Sarà il protagonista della conferenza stampa prevista oggi al Tenente Onorato di Boccadifalco, ma di lui (e soprattutto del suo incontenibile sinistro) si parla già da diverse settimane.

Si tratta di Achraf Lazaar, autore domenica scorsa di un gol di rara bellezza, molto simile a quella che è stata la sua prima rete in Serie A messa a segno lo scorso 14 febbraio al Barbera contro il Napoli. Ma se nella gara contro i partenopei il marocchino classe '92 aveva beneficiato almeno in parte della complicità di Rafael, contro l'Udinese il suo tiro dalla distanza è stato da manuale.
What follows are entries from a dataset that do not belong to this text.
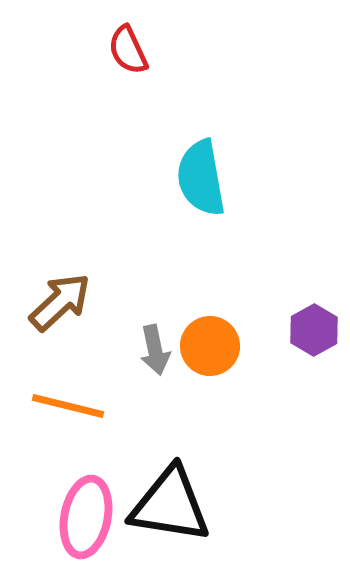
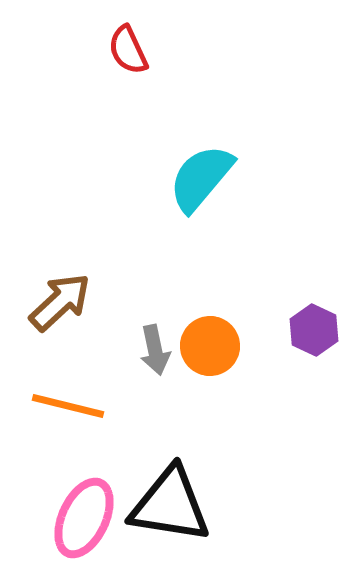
cyan semicircle: rotated 50 degrees clockwise
purple hexagon: rotated 6 degrees counterclockwise
pink ellipse: moved 2 px left, 1 px down; rotated 14 degrees clockwise
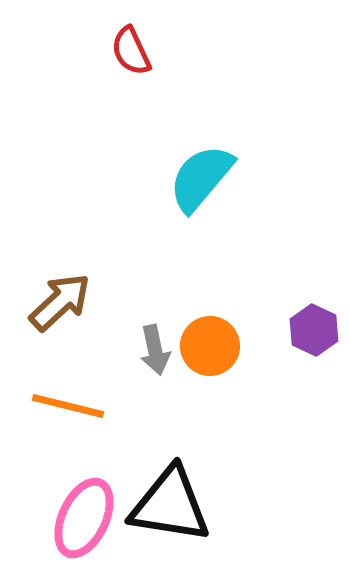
red semicircle: moved 3 px right, 1 px down
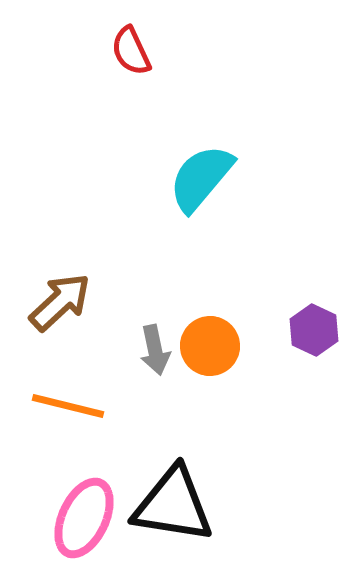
black triangle: moved 3 px right
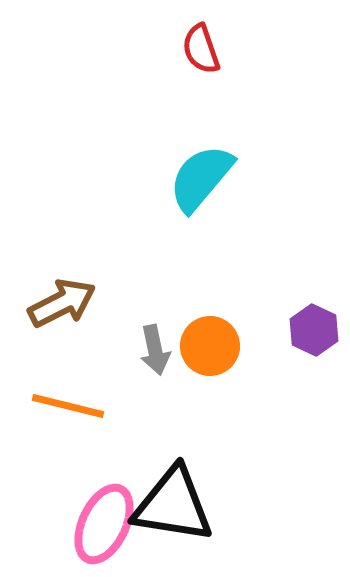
red semicircle: moved 70 px right, 2 px up; rotated 6 degrees clockwise
brown arrow: moved 2 px right, 1 px down; rotated 16 degrees clockwise
pink ellipse: moved 20 px right, 6 px down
Il numero 7 rosanero, padrone indiscusso della fascia sinistra, è ormai un elemento fondamentale del gruppo guidato da Iachini e, nonostante la giovane età, ha già dato prova anche di una certa maturità: si pensi alla sua esultanza dopo il gol che ha sbloccato il risultato al Friuli quando, correndo verso la panchina, ha invitato staff e compagni a non esaltarsi troppo dal momento che la partita era ancora lunga.
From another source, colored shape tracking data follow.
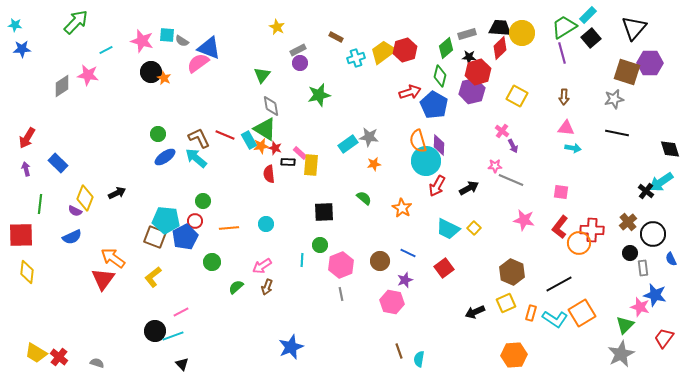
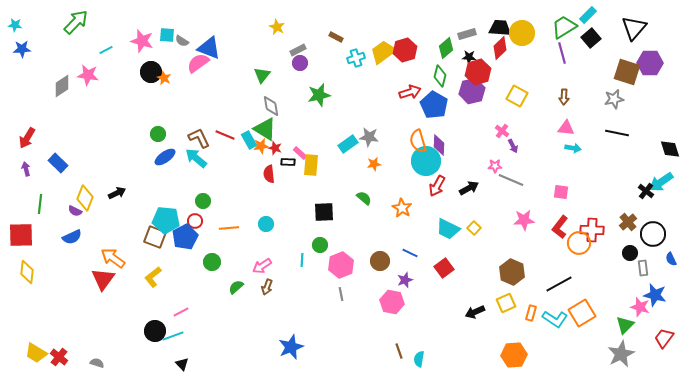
pink star at (524, 220): rotated 15 degrees counterclockwise
blue line at (408, 253): moved 2 px right
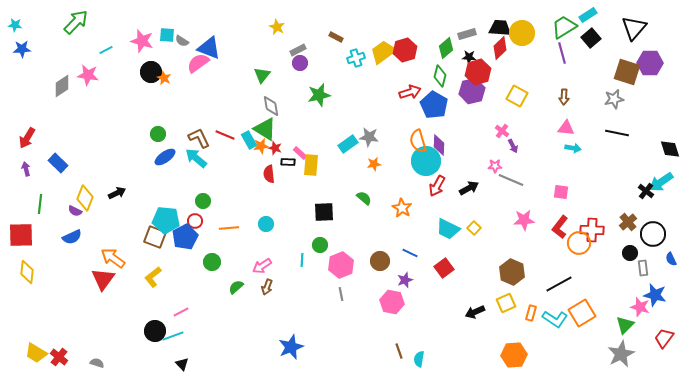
cyan rectangle at (588, 15): rotated 12 degrees clockwise
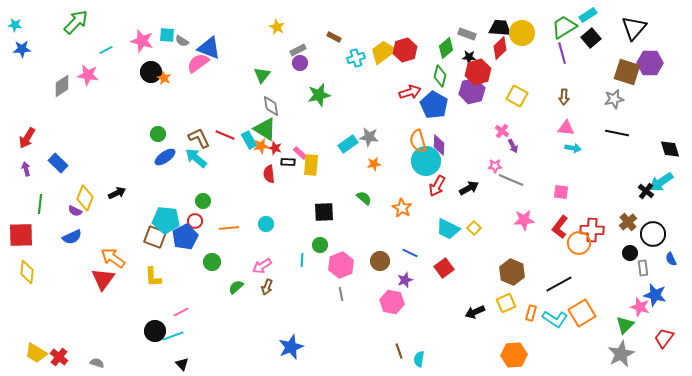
gray rectangle at (467, 34): rotated 36 degrees clockwise
brown rectangle at (336, 37): moved 2 px left
yellow L-shape at (153, 277): rotated 55 degrees counterclockwise
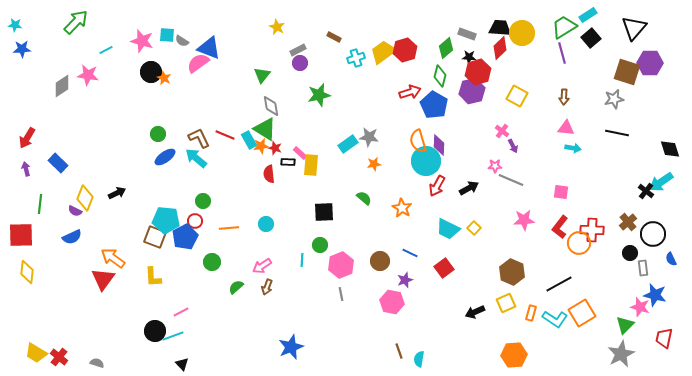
red trapezoid at (664, 338): rotated 25 degrees counterclockwise
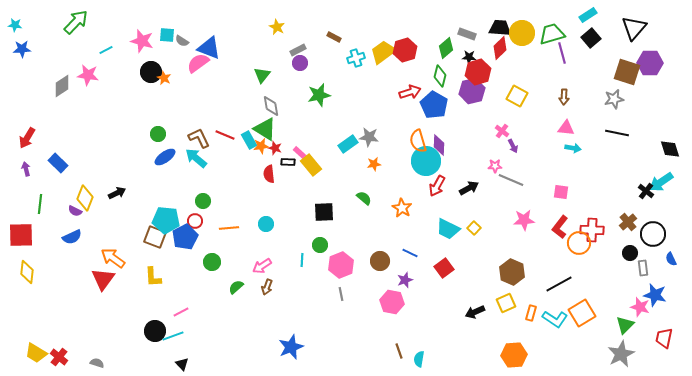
green trapezoid at (564, 27): moved 12 px left, 7 px down; rotated 16 degrees clockwise
yellow rectangle at (311, 165): rotated 45 degrees counterclockwise
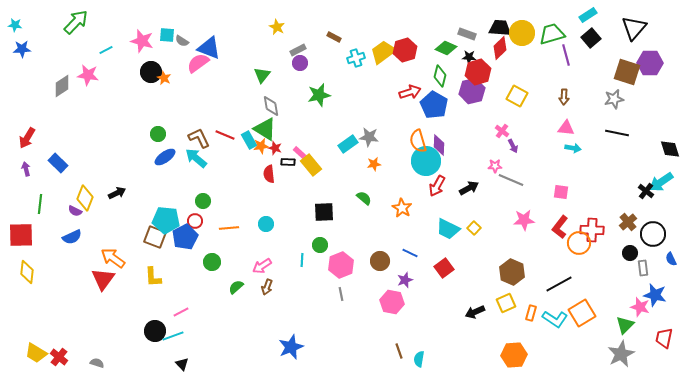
green diamond at (446, 48): rotated 65 degrees clockwise
purple line at (562, 53): moved 4 px right, 2 px down
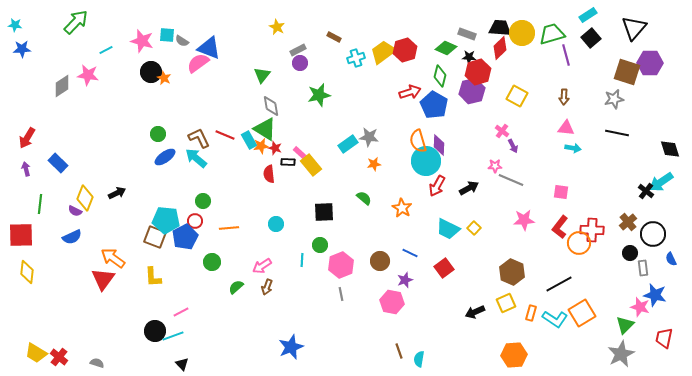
cyan circle at (266, 224): moved 10 px right
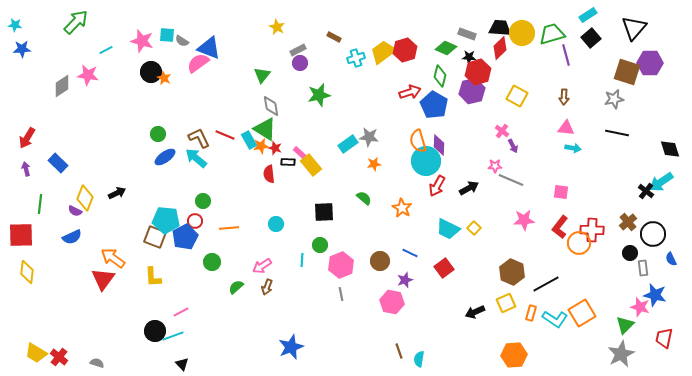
black line at (559, 284): moved 13 px left
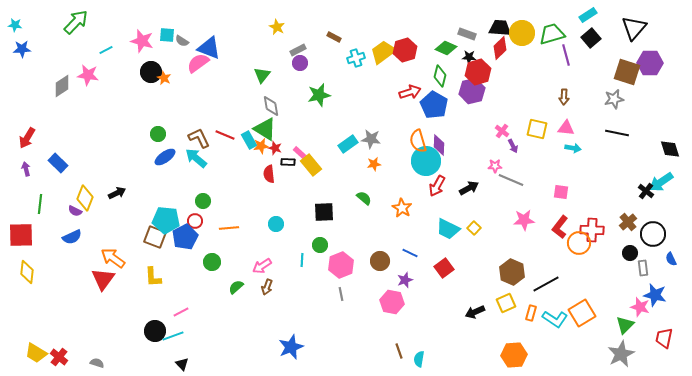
yellow square at (517, 96): moved 20 px right, 33 px down; rotated 15 degrees counterclockwise
gray star at (369, 137): moved 2 px right, 2 px down
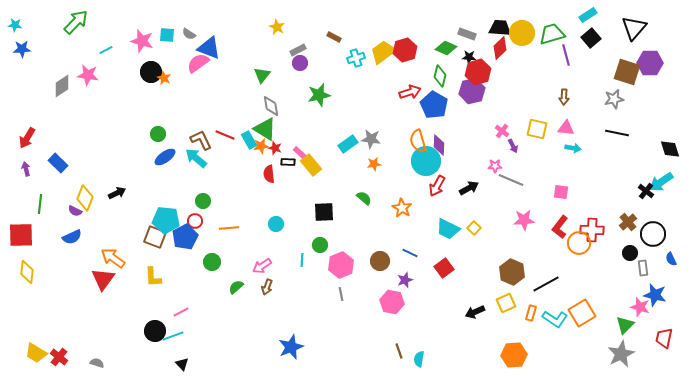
gray semicircle at (182, 41): moved 7 px right, 7 px up
brown L-shape at (199, 138): moved 2 px right, 2 px down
La crescita tecnica e tattica del terzino del Palermo, calciomercato permettendo, fa dunque ben sperare in prospettiva futura. Particolarmente abile in fase offensiva, fa della corsa e delle ripartenze una delle sue armi migliori, talora a discapito della fase di copertura. Ma, sotto la guida di mister Iachini, ha già messo in mostra notevoli miglioramenti e una maggiore attenzione nell'interpretazione delle due fasi.

Il nazionale marocchino, che si trova ai vertici del campionato italiano per numero di cross riusciti, rappresenta oggi uno dei giovani più promettenti della rosa a disposizione del tecnico marchigiano. Con un contratto in scadenza nel 2017, è il caso che lo staff rosanero si affretti a blindare al più presto una delle promesse della Serie A.